[Saved data entries]
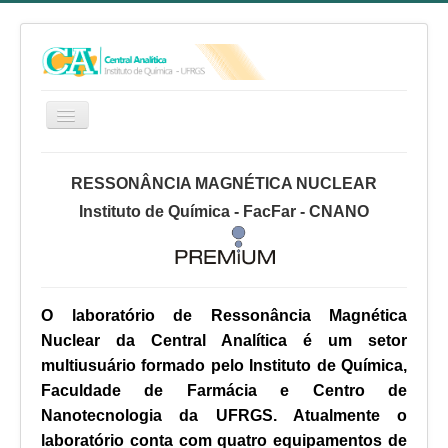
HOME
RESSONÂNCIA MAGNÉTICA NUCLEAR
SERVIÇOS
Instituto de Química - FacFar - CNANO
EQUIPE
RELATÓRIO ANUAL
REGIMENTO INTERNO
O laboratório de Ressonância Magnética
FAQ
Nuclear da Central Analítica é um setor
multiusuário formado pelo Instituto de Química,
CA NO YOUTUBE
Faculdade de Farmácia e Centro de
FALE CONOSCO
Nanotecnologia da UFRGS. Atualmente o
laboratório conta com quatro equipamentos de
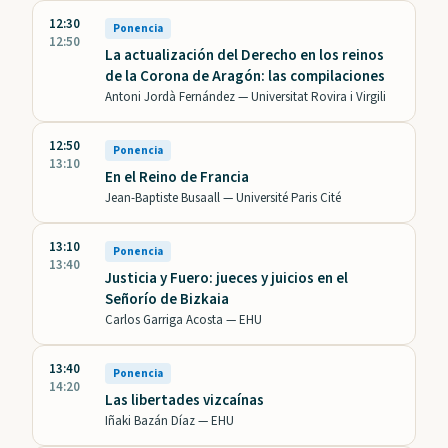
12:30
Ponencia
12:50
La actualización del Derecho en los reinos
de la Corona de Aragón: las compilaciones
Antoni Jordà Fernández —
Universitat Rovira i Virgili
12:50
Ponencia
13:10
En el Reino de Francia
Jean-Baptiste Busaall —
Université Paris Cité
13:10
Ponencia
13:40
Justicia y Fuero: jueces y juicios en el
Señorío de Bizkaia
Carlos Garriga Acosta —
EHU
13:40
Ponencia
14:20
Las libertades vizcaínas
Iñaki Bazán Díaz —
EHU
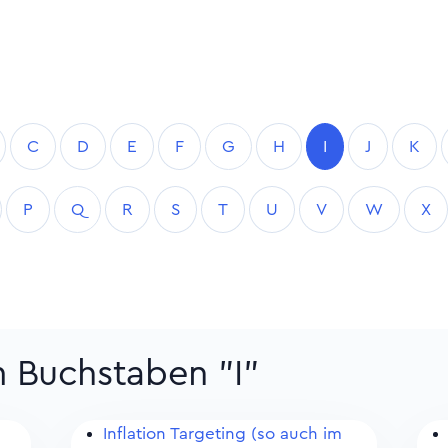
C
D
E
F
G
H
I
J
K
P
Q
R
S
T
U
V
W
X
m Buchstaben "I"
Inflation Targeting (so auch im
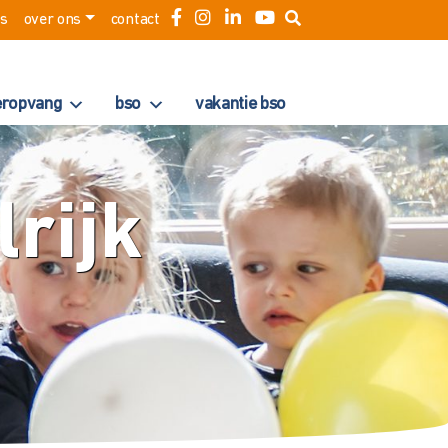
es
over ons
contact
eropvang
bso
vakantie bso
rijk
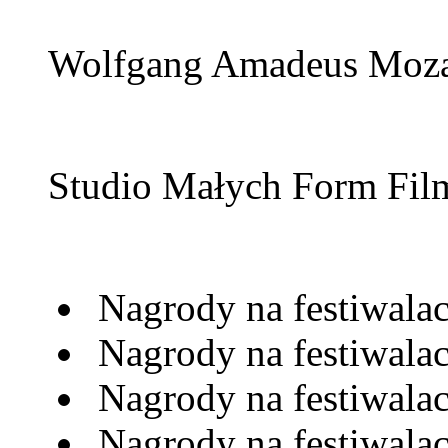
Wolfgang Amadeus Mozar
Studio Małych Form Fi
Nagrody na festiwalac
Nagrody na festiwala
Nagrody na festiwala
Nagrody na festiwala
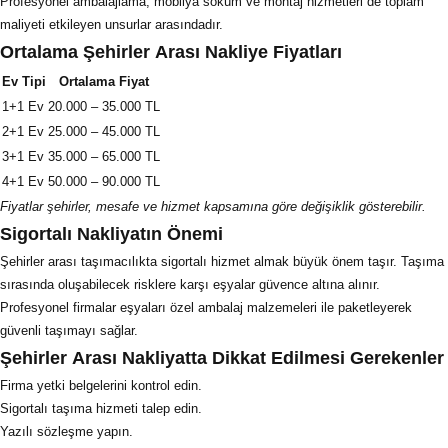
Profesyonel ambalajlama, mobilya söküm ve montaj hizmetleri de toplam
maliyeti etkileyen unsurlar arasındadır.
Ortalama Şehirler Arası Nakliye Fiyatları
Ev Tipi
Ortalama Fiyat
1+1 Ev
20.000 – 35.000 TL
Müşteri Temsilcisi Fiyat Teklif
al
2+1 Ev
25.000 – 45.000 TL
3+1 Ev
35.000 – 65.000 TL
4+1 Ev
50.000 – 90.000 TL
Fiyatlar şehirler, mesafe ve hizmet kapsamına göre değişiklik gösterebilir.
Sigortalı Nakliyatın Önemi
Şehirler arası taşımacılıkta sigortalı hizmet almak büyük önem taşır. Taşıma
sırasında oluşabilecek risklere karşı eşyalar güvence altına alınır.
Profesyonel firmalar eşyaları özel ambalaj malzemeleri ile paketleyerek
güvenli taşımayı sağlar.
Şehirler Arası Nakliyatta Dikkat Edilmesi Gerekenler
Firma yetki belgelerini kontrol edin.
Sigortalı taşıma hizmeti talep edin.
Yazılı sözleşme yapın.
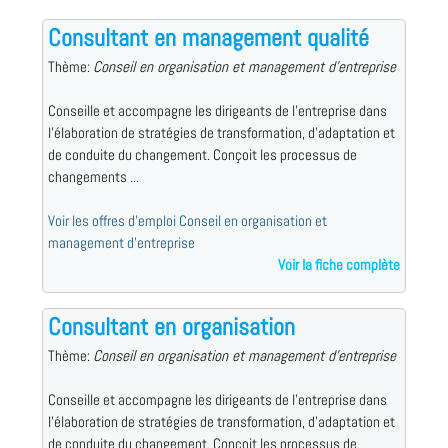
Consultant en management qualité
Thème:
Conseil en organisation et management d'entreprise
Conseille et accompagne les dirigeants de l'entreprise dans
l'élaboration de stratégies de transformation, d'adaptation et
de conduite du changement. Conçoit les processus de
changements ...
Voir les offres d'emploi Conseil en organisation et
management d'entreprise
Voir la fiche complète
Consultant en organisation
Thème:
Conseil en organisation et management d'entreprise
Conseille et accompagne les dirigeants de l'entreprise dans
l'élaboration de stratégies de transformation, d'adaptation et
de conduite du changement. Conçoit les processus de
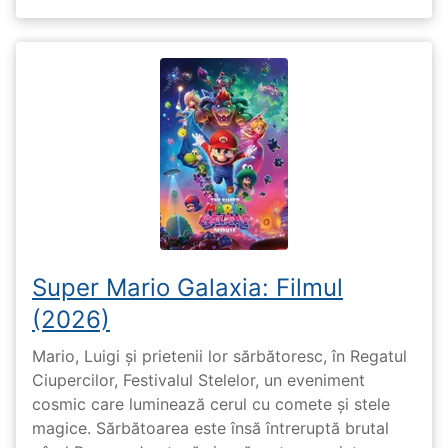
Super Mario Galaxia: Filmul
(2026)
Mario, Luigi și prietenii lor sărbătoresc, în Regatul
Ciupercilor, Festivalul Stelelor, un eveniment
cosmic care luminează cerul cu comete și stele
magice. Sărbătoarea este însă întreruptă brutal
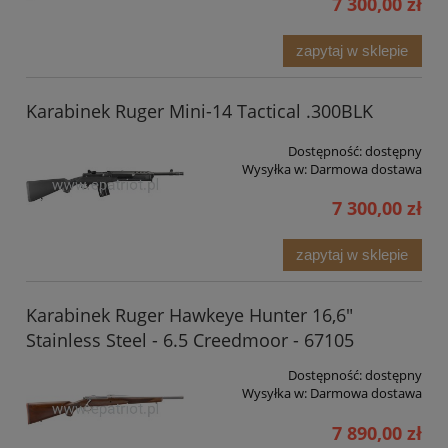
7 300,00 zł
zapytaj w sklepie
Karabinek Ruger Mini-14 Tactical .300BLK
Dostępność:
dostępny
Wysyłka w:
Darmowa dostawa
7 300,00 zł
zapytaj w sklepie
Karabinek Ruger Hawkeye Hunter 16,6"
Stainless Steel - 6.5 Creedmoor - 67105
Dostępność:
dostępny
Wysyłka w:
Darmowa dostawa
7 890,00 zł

== About this exercise ==
The records above are to be restated exactly, with all pictures omitted.

== Exercise output ==
HOME
RESSONÂNCIA MAGNÉTICA NUCLEAR
SERVIÇOS
Instituto de Química - FacFar - CNANO
EQUIPE
RELATÓRIO ANUAL
REGIMENTO INTERNO
O laboratório de Ressonância Magnética
FAQ
Nuclear da Central Analítica é um setor
multiusuário formado pelo Instituto de Química,
CA NO YOUTUBE
Faculdade de Farmácia e Centro de
FALE CONOSCO
Nanotecnologia da UFRGS. Atualmente o
laboratório conta com quatro equipamentos de
12:30
Ponencia
12:50
La actualización del Derecho en los reinos
de la Corona de Aragón: las compilaciones
Antoni Jordà Fernández —
Universitat Rovira i Virgili
12:50
Ponencia
13:10
En el Reino de Francia
Jean-Baptiste Busaall —
Université Paris Cité
13:10
Ponencia
13:40
Justicia y Fuero: jueces y juicios en el
Señorío de Bizkaia
Carlos Garriga Acosta —
EHU
13:40
Ponencia
14:20
Las libertades vizcaínas
Iñaki Bazán Díaz —
EHU
C
D
E
F
G
H
I
J
K
P
Q
R
S
T
U
V
W
X
m Buchstaben "I"
Inflation Targeting (so auch im
es
over ons
contact
eropvang
bso
vakantie bso
rijk
Wolfgang Amadeus Mozar
Studio Małych Form Fi
Nagrody na festiwalac
Nagrody na festiwala
Nagrody na festiwala
Nagrody na festiwala
Profesyonel ambalajlama, mobilya söküm ve montaj hizmetleri de toplam
maliyeti etkileyen unsurlar arasındadır.
Ortalama Şehirler Arası Nakliye Fiyatları
Ev Tipi
Ortalama Fiyat
1+1 Ev
20.000 – 35.000 TL
Müşteri Temsilcisi Fiyat Teklif
al
2+1 Ev
25.000 – 45.000 TL
3+1 Ev
35.000 – 65.000 TL
4+1 Ev
50.000 – 90.000 TL
Fiyatlar şehirler, mesafe ve hizmet kapsamına göre değişiklik gösterebilir.
Sigortalı Nakliyatın Önemi
Şehirler arası taşımacılıkta sigortalı hizmet almak büyük önem taşır. Taşıma
sırasında oluşabilecek risklere karşı eşyalar güvence altına alınır.
Profesyonel firmalar eşyaları özel ambalaj malzemeleri ile paketleyerek
güvenli taşımayı sağlar.
Şehirler Arası Nakliyatta Dikkat Edilmesi Gerekenler
Firma yetki belgelerini kontrol edin.
Sigortalı taşıma hizmeti talep edin.
Yazılı sözleşme yapın.
Consultant en management qualité
Thème:
Conseil en organisation et management d'entreprise
Conseille et accompagne les dirigeants de l'entreprise dans
l'élaboration de stratégies de transformation, d'adaptation et
de conduite du changement. Conçoit les processus de
changements ...
Voir les offres d'emploi Conseil en organisation et
management d'entreprise
Voir la fiche complète
Consultant en organisation
Thème:
Conseil en organisation et management d'entreprise
Conseille et accompagne les dirigeants de l'entreprise dans
l'élaboration de stratégies de transformation, d'adaptation et
de conduite du changement. Conçoit les processus de
Super Mario Galaxia: Filmul
(2026)
Mario, Luigi și prietenii lor sărbătoresc, în Regatul
Ciupercilor, Festivalul Stelelor, un eveniment
cosmic care luminează cerul cu comete și stele
magice. Sărbătoarea este însă întreruptă brutal
7 300,00 zł
zapytaj w sklepie
Karabinek Ruger Mini-14 Tactical .300BLK
Dostępność:
dostępny
Wysyłka w:
Darmowa dostawa
7 300,00 zł
zapytaj w sklepie
Karabinek Ruger Hawkeye Hunter 16,6"
Stainless Steel - 6.5 Creedmoor - 67105
Dostępność:
dostępny
Wysyłka w:
Darmowa dostawa
7 890,00 zł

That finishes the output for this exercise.